Two quotes and a question:
FIRST, about “the Crucified One,” Benedict wrote a meditation entitled “Behold the Pierced One” (Ratzinger, Ignatius, 1986):
“We must acknowledge, however, that faith is seriously weakened and threatened within the Church. Even we in the Church have lost courage. We feel it to be arrogance or triumphalism to assume that the Christian faith tells the truth. We have picked up the idea that all religions are the product of history, some developing this way and others that, and that every person is as he is because of the accident of birth. Such a view reduces religion from the level of truth to the level of habit [….] There is a great temptation to say, ‘But there is so much suffering in the world!—let’s suspend the question of truth for a while. First let’s get on with the great social tasks of liberation; then, one day, we will indulge in the luxury question of truth.’”
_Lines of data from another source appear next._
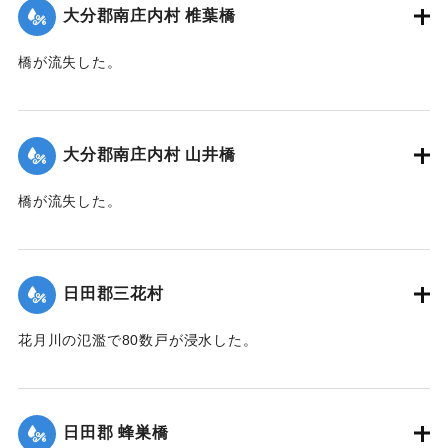
【出典：大分新聞 1928年6月29日朝刊4面】
大分郡南庄内村 椎葉橋
｜固有コード:
00330035
橋が流失した。
【出典：大分新聞 1928年6月30日朝刊4面】
｜固有コード:
00330037
大分郡南庄内村 山井橋
橋が流失した。
【出典：大分新聞 1928年6月30日朝刊4面】
｜固有コード:
00330038
日田郡三花村
花月川の氾濫で80数戸が浸水した。
【出典：大分新聞 1928年6月29日朝刊4面】
｜固有コード:
00330029
日田郡 蜂巣橋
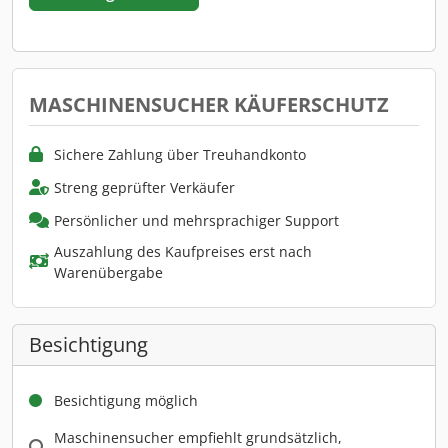
MASCHINENSUCHER KÄUFERSCHUTZ
Sichere Zahlung über Treuhandkonto
Streng geprüfter Verkäufer
Persönlicher und mehrsprachiger Support
Auszahlung des Kaufpreises erst nach
Warenübergabe
Besichtigung
Besichtigung möglich
Maschinensucher empfiehlt grundsätzlich,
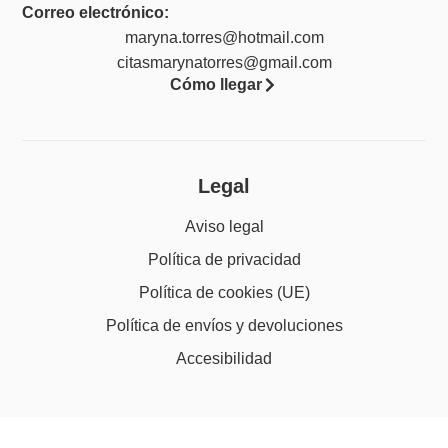
Correo electrónico:
maryna.torres@hotmail.com
citasmarynatorres@gmail.com
Cómo llegar
Legal
Aviso legal
Política de privacidad
Política de cookies (UE)
Política de envíos y devoluciones
Accesibilidad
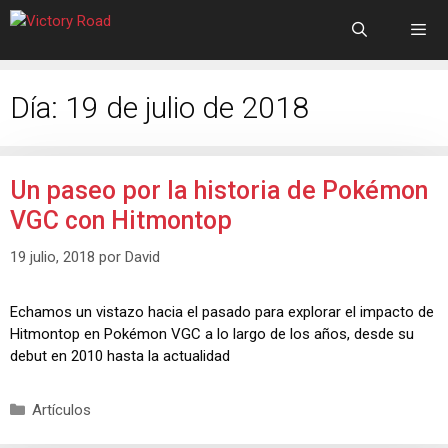
Día:
19 de julio de 2018
Un paseo por la historia de Pokémon
VGC con Hitmontop
19 julio, 2018
por
David
Echamos un vistazo hacia el pasado para explorar el impacto de
Hitmontop en Pokémon VGC a lo largo de los años, desde su
debut en 2010 hasta la actualidad
Artículos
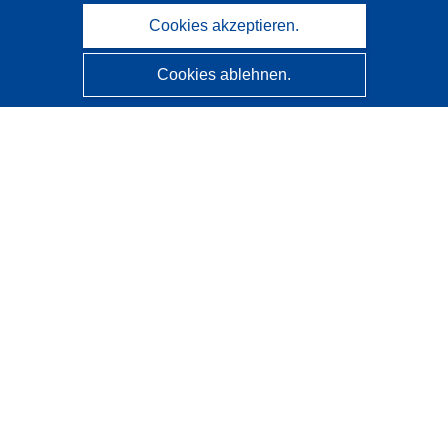
Cookies akzeptieren.
Cookies ablehnen.
CORDIS - Forschungsergebnisse der EU
Diese Website wird vom
Amt für Veröffentlichungen der
Europäischen Union
verwaltet.
Barrierefreiheit
Halbautomatische Projektklassifizierung - Hinweis zur
Erklärbarkeit
Kontakt
Wenden Sie sich an das Help Desk
Häufig gestellte Fragen
(mit Antworten)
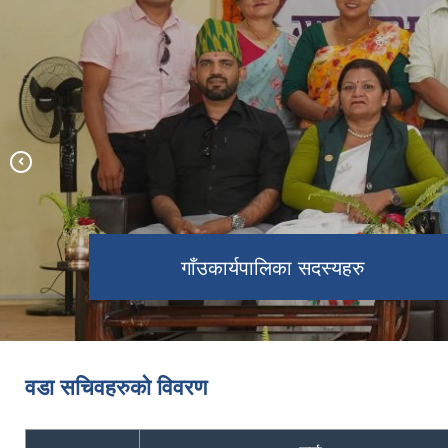
श्रीनाथ मण्डली
गाउँपालिका कर्मचारीहरु
गाँउकार्यपालिका सदस्यहरु
वडा सचिवहरुको विवरण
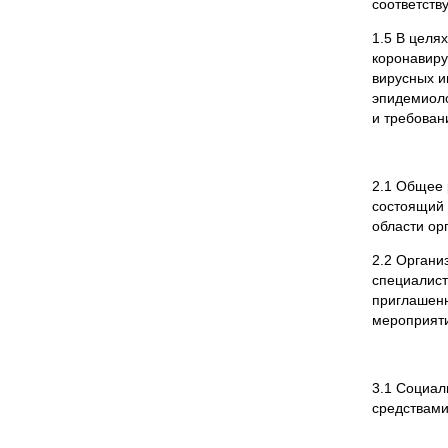
соответств
1.5 В целя
коронавиру
вирусных и
эпидемиоло
и требован
2.1 Общее 
состоящий 
области ор
2.2 Органи
специалист
приглашенн
мероприяти
3.1 Социал
средствами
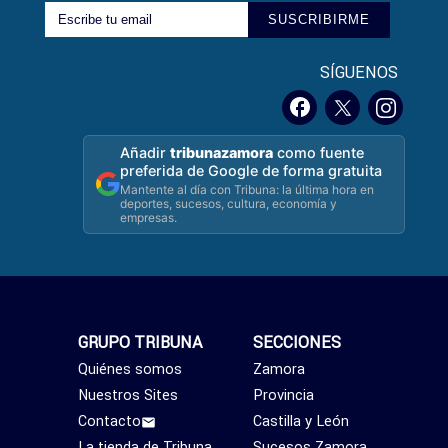
SUSCRIBIRME
SÍGUENOS
Añadir
tribunazamora
como fuente
preferida de Google de forma gratuita
Mantente al día con Tribuna: la última hora en
deportes, sucesos, cultura, economía y
empresas.
GRUPO TRIBUNA
SECCIONES
Quiénes somos
Zamora
Nuestros Sites
Provincia
Contacto
Castilla y León
La tienda de Tribuna
Sucesos Zamora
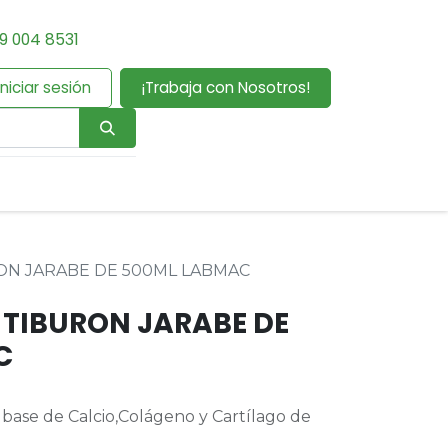
9 004 8531
Iniciar sesión
¡Trabaja con Nosotros!
ON JARABE DE 500ML LABMAC
 TIBURON JARABE DE
C
base de Calcio,Colágeno y Cartílago de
SECOND, and, about the “accident of birth” and a “pluralism” of religions, this from Islam:
“There is not a child that he or she is born upon this fitrah, this original state of the knowledge of God. And his parents make him a Jew, a Christian, or a Zoroastrian . . . and if they are Muslims, Muslim” (From the hadith as reported by Bukhari, Sahih, I:34; and cited in Hassan, “The Concept of State and Law in Islam,” 1981, p. 97; and cited again Ayoub in Omar (ed.), “A Muslim View of Christianity,” 2007, p. 13).
The imposing self-mage Islam is that there is only one universal religion, itself.
QUESTION: In the formerly Christian West and beyond, a distinction is/was made between the universal (!) natural law in its unadulterated integrity, and the confirming self-disclosure of the Triune One in the Incarnation and Resurrection: “the Word made flesh,” not Islam’s “word made book.”
With Fiducia Supplicans now on the books with its blessing of “irregular couples” as such, what now of the natural law? Or, of the faith? “World building”?